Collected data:
□ □ □ □

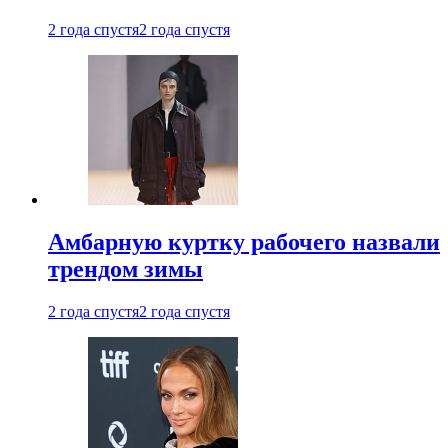
2 года спустя
2 года спустя
Амбарную куртку рабочего назвали
трендом зимы
2 года спустя
2 года спустя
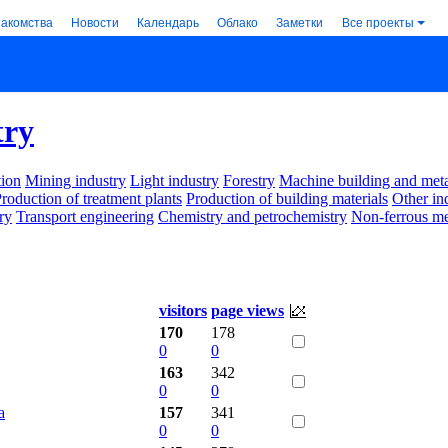
накомства
Новости
Календарь
Облако
Заметки
Все проекты
try
ion
Mining industry
Light industry
Forestry
Machine building and met
roduction of treatment plants
Production of building materials
Other in
ry
Transport engineering
Chemistry and petrochemistry
Non-ferrous me
visitors
page views
170
178
0
0
163
342
0
0
а
157
341
0
0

□ □ □ □

Prompt: In the records above, find the lines holding "building". Copy each one.

Your response:
Machine building and met
Production of building materials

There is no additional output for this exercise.